MUI Pusat: Hati-hati Nilai 40 Masjid di Jakarta Radikal

Pemerintah dan Badan Nasional Penanggulangan Terorisme (BNPT) harus hati-hati menyebut adanya 40 masjid di Jakarta radikal.

Demikian dikatakan pengurus MUI Pusat Irjen (Pol) Anton Tabah Digdoyo kepada suaranasional, Sabtu (9/6).

Menurut Anton, penyebutan masjid di Jakarta terpapar radikalisme sangat tidak jelas. “Masjid-masjid terindikasi radikalisme? Mosok masjid bisa radikal? Radikal itu spt apa? Tak jelas sama tak jelasnya dengan radikal itu sendiri,” kata Anton.
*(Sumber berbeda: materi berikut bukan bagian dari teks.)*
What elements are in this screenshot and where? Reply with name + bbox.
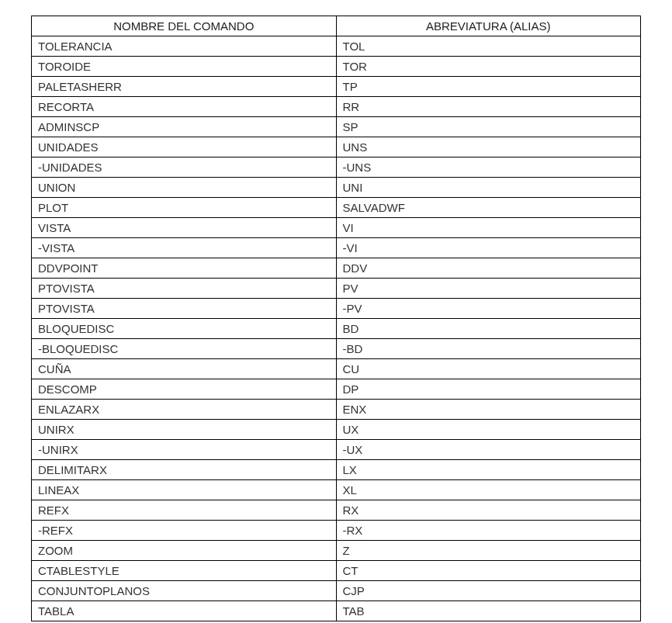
table-row: CUÑACU <box>32 359 641 379</box>
cell-alias: CU <box>336 359 641 379</box>
cell-alias: CJP <box>336 581 641 601</box>
table-row: DESCOMPDP <box>32 379 641 400</box>
cell-alias: Z <box>336 541 641 561</box>
cell-alias: TP <box>336 77 641 97</box>
table-row: DELIMITARXLX <box>32 460 641 480</box>
cell-alias: ENX <box>336 400 641 420</box>
cell-comando: UNIRX <box>32 420 337 440</box>
table-row: UNIRXUX <box>32 420 641 440</box>
table-row: VISTAVI <box>32 218 641 238</box>
table-row: TABLATAB <box>32 601 641 621</box>
table-row: TOLERANCIATOL <box>32 36 641 57</box>
table-row: RECORTARR <box>32 97 641 117</box>
cell-alias: SALVADWF <box>336 198 641 218</box>
cell-comando: CTABLESTYLE <box>32 561 337 581</box>
cell-comando: VISTA <box>32 218 337 238</box>
table-row: ENLAZARXENX <box>32 400 641 420</box>
cell-comando: TABLA <box>32 601 337 621</box>
cell-comando: DESCOMP <box>32 379 337 400</box>
cell-comando: CONJUNTOPLANOS <box>32 581 337 601</box>
cell-comando: -UNIRX <box>32 440 337 460</box>
cell-comando: -VISTA <box>32 238 337 258</box>
cell-comando: -REFX <box>32 521 337 541</box>
table-row: DDVPOINTDDV <box>32 258 641 279</box>
cell-alias: TOL <box>336 36 641 57</box>
cell-alias: LX <box>336 460 641 480</box>
cell-alias: UNS <box>336 137 641 157</box>
cell-alias: DDV <box>336 258 641 279</box>
header-alias: ABREVIATURA (ALIAS) <box>336 16 641 36</box>
table-row: LINEAXXL <box>32 480 641 500</box>
cell-alias: VI <box>336 218 641 238</box>
table-row: REFXRX <box>32 500 641 521</box>
cell-alias: TOR <box>336 57 641 77</box>
cell-alias: -UNS <box>336 157 641 178</box>
cell-alias: UNI <box>336 178 641 198</box>
cell-alias: CT <box>336 561 641 581</box>
cell-alias: -RX <box>336 521 641 541</box>
table-row: PALETASHERRTP <box>32 77 641 97</box>
cell-comando: PALETASHERR <box>32 77 337 97</box>
table-row: ZOOMZ <box>32 541 641 561</box>
cell-alias: -VI <box>336 238 641 258</box>
cell-comando: TOROIDE <box>32 57 337 77</box>
table-row: CTABLESTYLECT <box>32 561 641 581</box>
cell-alias: BD <box>336 319 641 339</box>
header-comando: NOMBRE DEL COMANDO <box>32 16 337 36</box>
table-row: PLOTSALVADWF <box>32 198 641 218</box>
cell-comando: RECORTA <box>32 97 337 117</box>
cell-comando: -BLOQUEDISC <box>32 339 337 359</box>
cell-comando: PTOVISTA <box>32 279 337 299</box>
table-header-row: NOMBRE DEL COMANDO ABREVIATURA (ALIAS) <box>32 16 641 36</box>
table-row: -UNIDADES-UNS <box>32 157 641 178</box>
table-row: -UNIRX-UX <box>32 440 641 460</box>
cell-comando: UNION <box>32 178 337 198</box>
cell-comando: TOLERANCIA <box>32 36 337 57</box>
table-row: TOROIDETOR <box>32 57 641 77</box>
cell-alias: -BD <box>336 339 641 359</box>
table-row: -REFX-RX <box>32 521 641 541</box>
cell-alias: -UX <box>336 440 641 460</box>
cell-alias: PV <box>336 279 641 299</box>
table-row: -VISTA-VI <box>32 238 641 258</box>
commands-table: NOMBRE DEL COMANDO ABREVIATURA (ALIAS) T… <box>31 16 641 621</box>
table-row: PTOVISTA-PV <box>32 299 641 319</box>
cell-alias: TAB <box>336 601 641 621</box>
cell-comando: REFX <box>32 500 337 521</box>
table-row: UNIDADESUNS <box>32 137 641 157</box>
cell-comando: CUÑA <box>32 359 337 379</box>
cell-comando: UNIDADES <box>32 137 337 157</box>
cell-alias: SP <box>336 117 641 137</box>
cell-comando: LINEAX <box>32 480 337 500</box>
cell-alias: XL <box>336 480 641 500</box>
table-row: PTOVISTAPV <box>32 279 641 299</box>
cell-comando: ZOOM <box>32 541 337 561</box>
table-row: CONJUNTOPLANOSCJP <box>32 581 641 601</box>
cell-comando: PTOVISTA <box>32 299 337 319</box>
cell-comando: -UNIDADES <box>32 157 337 178</box>
cell-alias: -PV <box>336 299 641 319</box>
cell-comando: DELIMITARX <box>32 460 337 480</box>
table-row: UNIONUNI <box>32 178 641 198</box>
cell-alias: RX <box>336 500 641 521</box>
table-row: ADMINSCPSP <box>32 117 641 137</box>
cell-alias: UX <box>336 420 641 440</box>
cell-comando: ENLAZARX <box>32 400 337 420</box>
cell-alias: DP <box>336 379 641 400</box>
cell-comando: ADMINSCP <box>32 117 337 137</box>
table-row: BLOQUEDISCBD <box>32 319 641 339</box>
cell-comando: BLOQUEDISC <box>32 319 337 339</box>
cell-comando: DDVPOINT <box>32 258 337 279</box>
cell-comando: PLOT <box>32 198 337 218</box>
table-row: -BLOQUEDISC-BD <box>32 339 641 359</box>
cell-alias: RR <box>336 97 641 117</box>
Kata Anton, pemerintah tanpa menjelaskan definisi radikal sangat rentan terhadap pelanggaran Hak Asasi Manusia (HAM). “Dengan definisi akan mudah mapping antisipasi cegah bahkan basmi radikal yang selama ini terkesan ngawur,” paparnya.

Anton mengatakan, tokoh kristen Papua Natalius Pigai memberikan penjelaskan tidak ada muslim radikal, intoleran apalagi teroris. “Yang ada penguasa yang radikal intolerance suka neror rakyat,” kata Anton.

Ia khawatir rezim sekarang ini menganggap mempidanakan Basuki Tjahaja Purnama (Ahok) yang menistakan agama disebut radikal.

“Karena istilah radikal ini muncul pasca Ahok terpidana padahal kasus Ahok kriminal murni menistakan agama sesuai KUHP UU PNPS 1/1965. Saya yang memproses kasus pak Permadi ketika saya komandan kota jogja (1996) padahal Pak Permadi cuma bilang dirinya tak beragama,” jelasnya.

Anton menyarankan agar pemerintah, DPR dan MUI membuat definisi radikal secara jelas.”Supaya negara tidak tambah gaduh karena era Jokowi sangat gaduh,” pungkasnya.